GSH directly reduces hydrogen peroxide (H₂O₂), lipid hydroperoxides, and reactive nitrogen species (RNS) through spontaneous chemistry and GPx-catalyzed reactions. The GSH/GSSG ratio is used in research as a quantitative measure of cellular oxidative stress status and antioxidant reserve capacity.

GSH depletion in dopaminergic neurons is an early marker in Parkinson's disease models. Exogenous GSH and GSH precursors protect against MPP⁺, 6-OHDA, and Aβ-induced neurotoxicity in cell models by maintaining mitochondrial Complex I activity and preventing lipid peroxidation in neuronal membranes.

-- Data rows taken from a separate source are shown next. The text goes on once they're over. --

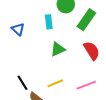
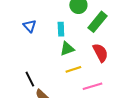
cyan rectangle: (49, 22) -> (61, 29), moved
yellow line: (55, 83) -> (73, 69), moved

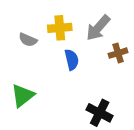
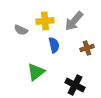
brown cross: (118, 53) -> (87, 48), moved
green triangle: (23, 96) -> (36, 72), moved

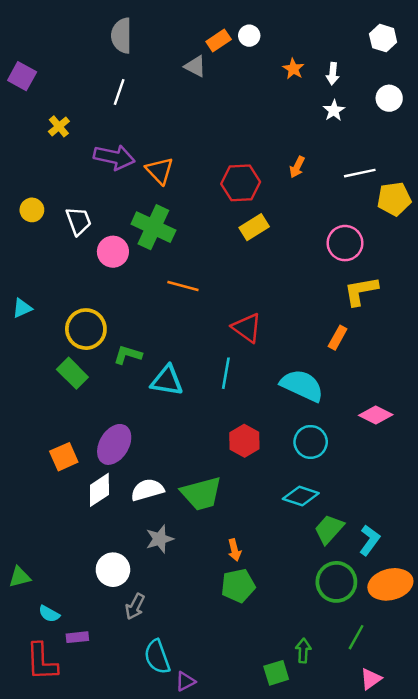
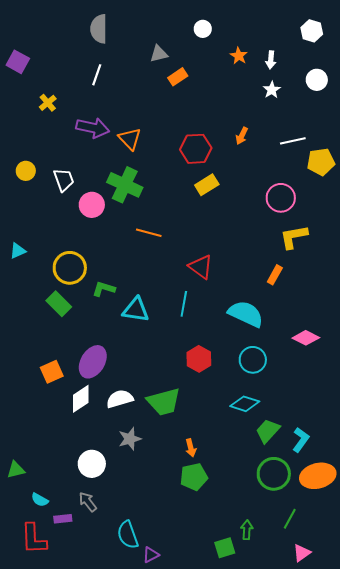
orange rectangle: (219, 41) -> (178, 77), moved
gray triangle: (195, 66) -> (159, 54), turned -42
gray arrow: (135, 606) -> (88, 502), moved, turned 115

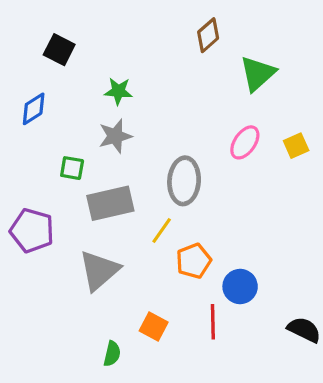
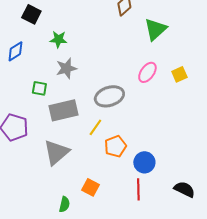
green star: (118, 91) -> (58, 39), moved
gray ellipse: (184, 181) -> (109, 96), turned 68
red line: (213, 322) -> (138, 189), moved

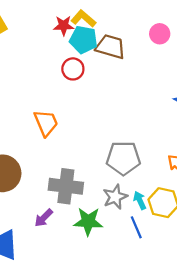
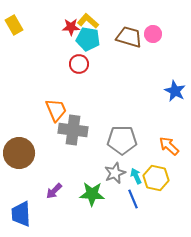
brown trapezoid: (110, 47) -> (129, 37), moved
gray cross: (66, 186) -> (73, 130), moved

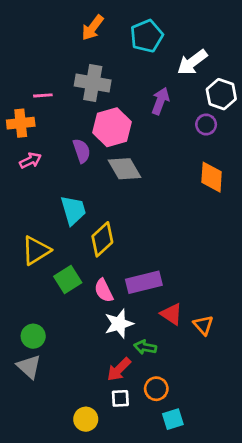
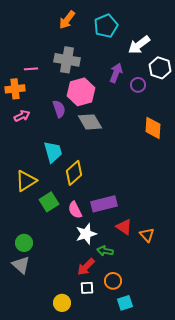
purple circle: (206, 125) -> (138, 85), moved

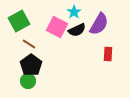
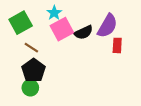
cyan star: (74, 12) -> (54, 13), moved
pink square: (57, 27) -> (62, 29), turned 35
red rectangle: (108, 54) -> (117, 45), moved

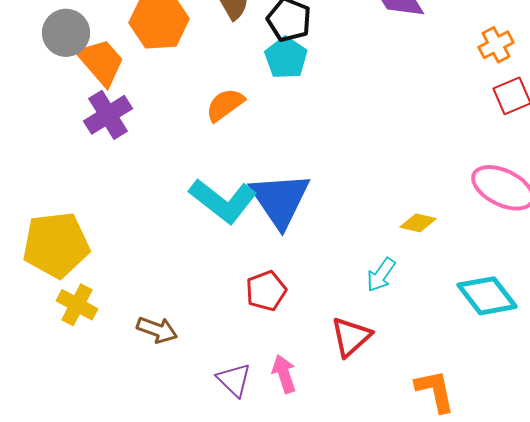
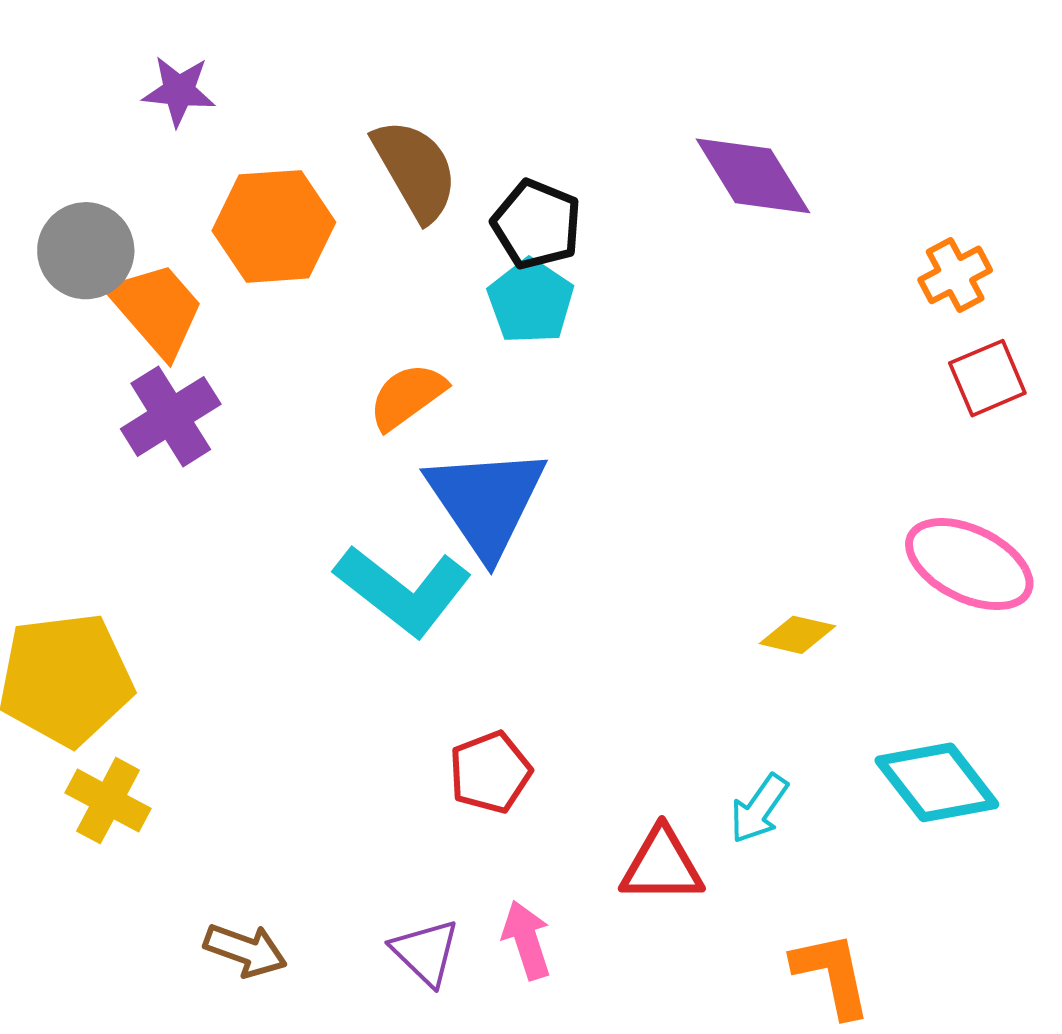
blue triangle: (280, 200) -> (486, 501), moved
cyan arrow: (381, 275) -> (759, 809), moved
brown arrow: (157, 330) -> (245, 950), moved
red triangle: (351, 337) -> (662, 865), turned 42

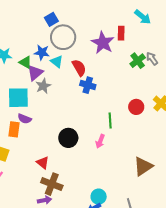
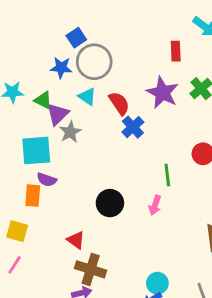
purple star: (103, 43) -> (162, 93), moved
blue star: (42, 52) -> (61, 68), moved
blue cross: (88, 85) -> (133, 127), turned 35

GSH is the primary defense against acetaminophen (APAP)-induced hepatotoxicity. APAP overdose depletes hepatic GSH, enabling NAPQI accumulation and liver necrosis. Exogenous GSH and NAC (N-acetylcysteine, GSH precursor) are used in hepatotoxicity models to characterize depletion thresholds and recovery kinetics.

GSH is essential for T-cell proliferation, NK cell cytotoxicity, and macrophage bactericidal activity. GSH-depleted lymphocytes show impaired IL-2 signaling and reduced proliferative responses. GSH supplementation in aged immune cell cultures partially restores proliferative capacity — relevant to immunosenescence research.

GSH levels decline with age in virtually all tissues studied. Aged rodents show 30–50% reductions in hepatic, muscular, and brain GSH. This age-associated GSH decline is associated with increased 8-OHdG, 4-HNE, and protein carbonylation — standard oxidative damage biomarkers in aging research.

Protein S-glutathionylation (formation of mixed disulfides between GSH and protein cysteine residues) is a redox post-translational modification that protects cysteine residues from irreversible oxidation and regulates enzymatic activity. GSH research tools are used to study the S-glutathionylation proteome in oxidative stress models.